When Jo Burston stood up on the podium to accept the Pearcey Entrepreneurship Award for her contribution to ICT in 2012, she was struck by one thing: looking out across the crowd she noticed only a handful of women at the event.
As founder and managing director of Job Capital, and as someone who “needs to change things I see wrong with the world”, Burston could not shake her “a-ha!” moment and recently set up Inspiring Rare Birds, a movement aimed at encouraging women to be entrepreneurs.
She has set a target of creating one million more female entrepreneurs by 2020, but how that would be quantified is not known.
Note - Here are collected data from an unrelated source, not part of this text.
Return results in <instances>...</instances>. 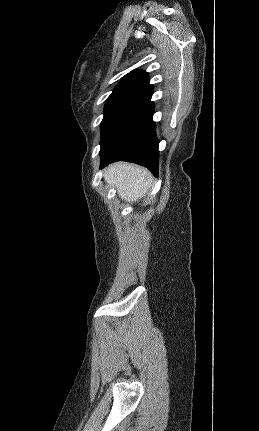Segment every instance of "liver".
<instances>
[{
  "mask_svg": "<svg viewBox=\"0 0 259 431\" xmlns=\"http://www.w3.org/2000/svg\"><path fill=\"white\" fill-rule=\"evenodd\" d=\"M104 178L117 188L121 199L131 203L143 198L152 185V176L146 168L125 162L108 166Z\"/></svg>",
  "mask_w": 259,
  "mask_h": 431,
  "instance_id": "obj_1",
  "label": "liver"
}]
</instances>
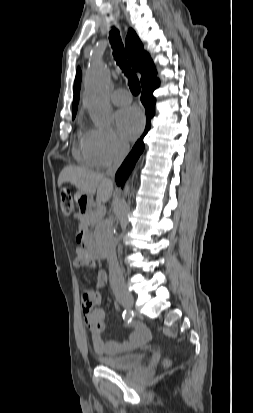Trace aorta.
I'll return each instance as SVG.
<instances>
[{"label": "aorta", "mask_w": 253, "mask_h": 413, "mask_svg": "<svg viewBox=\"0 0 253 413\" xmlns=\"http://www.w3.org/2000/svg\"><path fill=\"white\" fill-rule=\"evenodd\" d=\"M83 102L92 121L100 127H107L112 119V108L108 99L111 78L109 67L104 62L91 64L85 75ZM129 184L125 190L128 194Z\"/></svg>", "instance_id": "1"}]
</instances>
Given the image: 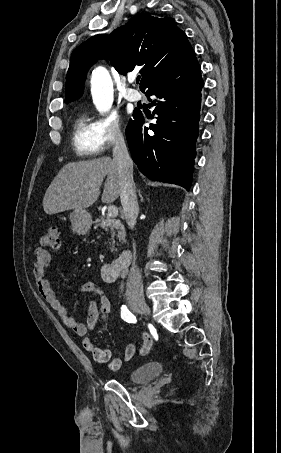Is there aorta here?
<instances>
[{"instance_id":"1","label":"aorta","mask_w":281,"mask_h":453,"mask_svg":"<svg viewBox=\"0 0 281 453\" xmlns=\"http://www.w3.org/2000/svg\"><path fill=\"white\" fill-rule=\"evenodd\" d=\"M91 94L93 103L100 113L107 112L113 103V82L106 68L97 67L92 72Z\"/></svg>"}]
</instances>
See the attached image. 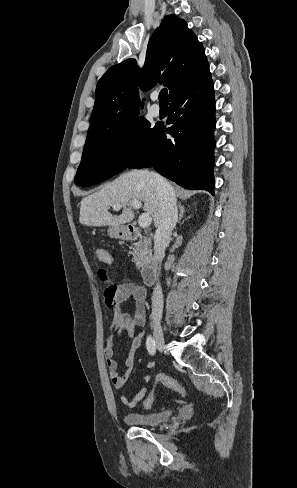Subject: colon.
<instances>
[{
	"label": "colon",
	"instance_id": "obj_1",
	"mask_svg": "<svg viewBox=\"0 0 297 488\" xmlns=\"http://www.w3.org/2000/svg\"><path fill=\"white\" fill-rule=\"evenodd\" d=\"M95 255L99 261L106 258V254L102 249H97L95 251ZM99 275L102 281L107 283V286L104 291L106 303L109 307H113L115 305L117 285L109 279V276L105 270L101 269ZM161 383H163L168 388L172 389L174 392L180 394L181 396L186 395V390L184 386L178 383L176 380L172 379V376L170 374H167L166 371L164 370L159 371L158 375L154 377L155 386H160ZM156 395H157V390L151 389L150 392L148 393L147 398L144 400L143 403L146 409L149 410L152 408L154 396Z\"/></svg>",
	"mask_w": 297,
	"mask_h": 488
}]
</instances>
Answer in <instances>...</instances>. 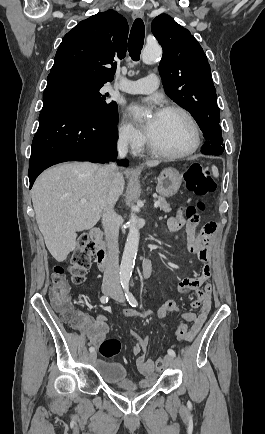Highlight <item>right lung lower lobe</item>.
Instances as JSON below:
<instances>
[{
    "label": "right lung lower lobe",
    "instance_id": "98d812e1",
    "mask_svg": "<svg viewBox=\"0 0 265 434\" xmlns=\"http://www.w3.org/2000/svg\"><path fill=\"white\" fill-rule=\"evenodd\" d=\"M116 140V125L87 118L61 97H44L29 161L30 188L37 176L54 164L110 161L116 155ZM119 163L127 165L126 160Z\"/></svg>",
    "mask_w": 265,
    "mask_h": 434
}]
</instances>
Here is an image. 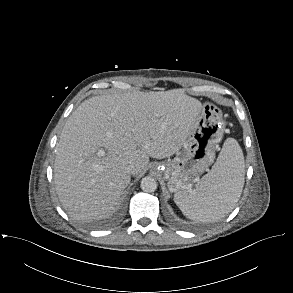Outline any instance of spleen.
<instances>
[{"label": "spleen", "instance_id": "3e777b00", "mask_svg": "<svg viewBox=\"0 0 293 293\" xmlns=\"http://www.w3.org/2000/svg\"><path fill=\"white\" fill-rule=\"evenodd\" d=\"M245 161L242 149L228 138L212 169L195 189L178 191L174 202L182 213L198 222H214L225 217L238 202L244 186Z\"/></svg>", "mask_w": 293, "mask_h": 293}]
</instances>
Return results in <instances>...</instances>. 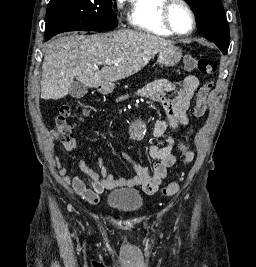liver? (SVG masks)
<instances>
[{"label": "liver", "mask_w": 256, "mask_h": 267, "mask_svg": "<svg viewBox=\"0 0 256 267\" xmlns=\"http://www.w3.org/2000/svg\"><path fill=\"white\" fill-rule=\"evenodd\" d=\"M167 44L173 42L134 30L57 38L49 44L44 56L41 98H65L74 78L89 88H98L104 82L124 80L145 68ZM103 60L111 64H104V68L99 70V62Z\"/></svg>", "instance_id": "liver-1"}]
</instances>
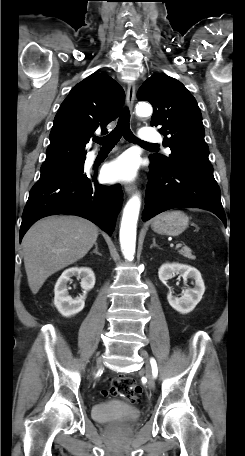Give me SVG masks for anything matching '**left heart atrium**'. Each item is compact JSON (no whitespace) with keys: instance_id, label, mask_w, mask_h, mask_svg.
Listing matches in <instances>:
<instances>
[{"instance_id":"39dd6f15","label":"left heart atrium","mask_w":245,"mask_h":456,"mask_svg":"<svg viewBox=\"0 0 245 456\" xmlns=\"http://www.w3.org/2000/svg\"><path fill=\"white\" fill-rule=\"evenodd\" d=\"M138 158L132 153H125L104 168V176L109 181H130L137 175Z\"/></svg>"}]
</instances>
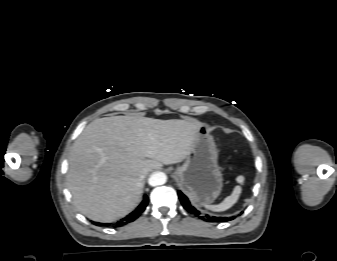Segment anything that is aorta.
I'll list each match as a JSON object with an SVG mask.
<instances>
[{
    "mask_svg": "<svg viewBox=\"0 0 337 261\" xmlns=\"http://www.w3.org/2000/svg\"><path fill=\"white\" fill-rule=\"evenodd\" d=\"M166 181H167V176L163 172H155L148 179L149 185L153 187L163 185L166 183Z\"/></svg>",
    "mask_w": 337,
    "mask_h": 261,
    "instance_id": "aorta-1",
    "label": "aorta"
}]
</instances>
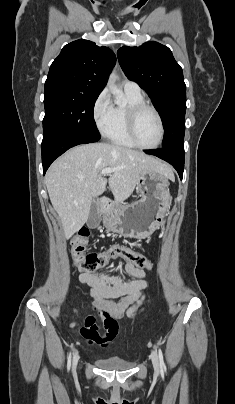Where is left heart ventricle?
Returning a JSON list of instances; mask_svg holds the SVG:
<instances>
[{
	"mask_svg": "<svg viewBox=\"0 0 235 404\" xmlns=\"http://www.w3.org/2000/svg\"><path fill=\"white\" fill-rule=\"evenodd\" d=\"M138 141L146 146L154 145L160 136L159 122L155 114L149 110L143 111L136 123Z\"/></svg>",
	"mask_w": 235,
	"mask_h": 404,
	"instance_id": "left-heart-ventricle-1",
	"label": "left heart ventricle"
}]
</instances>
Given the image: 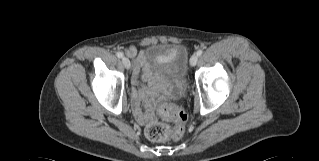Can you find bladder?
<instances>
[{
  "label": "bladder",
  "mask_w": 319,
  "mask_h": 161,
  "mask_svg": "<svg viewBox=\"0 0 319 161\" xmlns=\"http://www.w3.org/2000/svg\"><path fill=\"white\" fill-rule=\"evenodd\" d=\"M145 68L152 74L174 81L187 74L189 51L178 44H152L143 51Z\"/></svg>",
  "instance_id": "bladder-1"
}]
</instances>
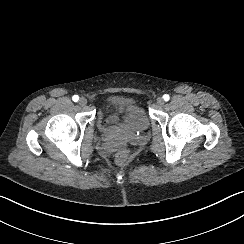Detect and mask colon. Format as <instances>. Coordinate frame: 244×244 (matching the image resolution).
I'll use <instances>...</instances> for the list:
<instances>
[{
	"label": "colon",
	"mask_w": 244,
	"mask_h": 244,
	"mask_svg": "<svg viewBox=\"0 0 244 244\" xmlns=\"http://www.w3.org/2000/svg\"><path fill=\"white\" fill-rule=\"evenodd\" d=\"M128 160V152L125 149H119L116 152L115 161L118 164H124Z\"/></svg>",
	"instance_id": "obj_1"
}]
</instances>
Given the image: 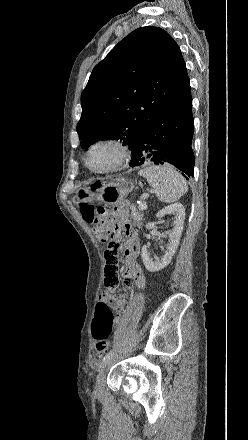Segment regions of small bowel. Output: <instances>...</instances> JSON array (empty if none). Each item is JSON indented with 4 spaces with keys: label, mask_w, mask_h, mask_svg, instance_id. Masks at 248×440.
I'll list each match as a JSON object with an SVG mask.
<instances>
[{
    "label": "small bowel",
    "mask_w": 248,
    "mask_h": 440,
    "mask_svg": "<svg viewBox=\"0 0 248 440\" xmlns=\"http://www.w3.org/2000/svg\"><path fill=\"white\" fill-rule=\"evenodd\" d=\"M113 224L118 230H123L127 238L123 253L126 261V269L123 274L124 283L127 286H135L138 289H142L145 286L146 279L137 261V256L140 252V241L137 232L133 229L128 220L126 206L117 209ZM120 262L119 257L104 258V270L102 274L107 291L102 293L99 297L100 301H104L111 309L119 313L123 308V297L114 294L116 291L121 290ZM114 322L118 324L119 317H117Z\"/></svg>",
    "instance_id": "1"
}]
</instances>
One of the first things she did was visit a number of schools and talk to young women about what they thought about being an entrepreneur. She found many didn’t know what the word was, and those who did mostly identified entrepreneurs who were men. It made her even more determined to change things.
The initial project for Inspiring Rare Birds is a book that profiles successful Australian female entrepreneurs and the launch of a website as a platform to showcase their successes. Burston is hoping to launch both in August.
It’s not far from Burston’s own profile, with her business turning over $500,000 in its first financial year and growing rapidly in three years to have a turnover of $3.7 million. After six years, the business had reached $38 million and had gone from two staff members to 13.
Over the course of her career she has founded seven startups, “some of them great successes and some of them great failures”.
Burston stresses she doesn’t want Inspiring Rare Birds to be seen as a feminist movement. In fact, its Facebook page points to a story with a disclaimer that IRP is “feminist neutral.”
“Women are only the first port of call because at the moment that is where the problem is,” Burston says. “Women only make up 12% of entrepreneurs. In some cities that is as little as 4%.”
She says she preferred for the movement to be identified with entrepreneurship, which is her passion.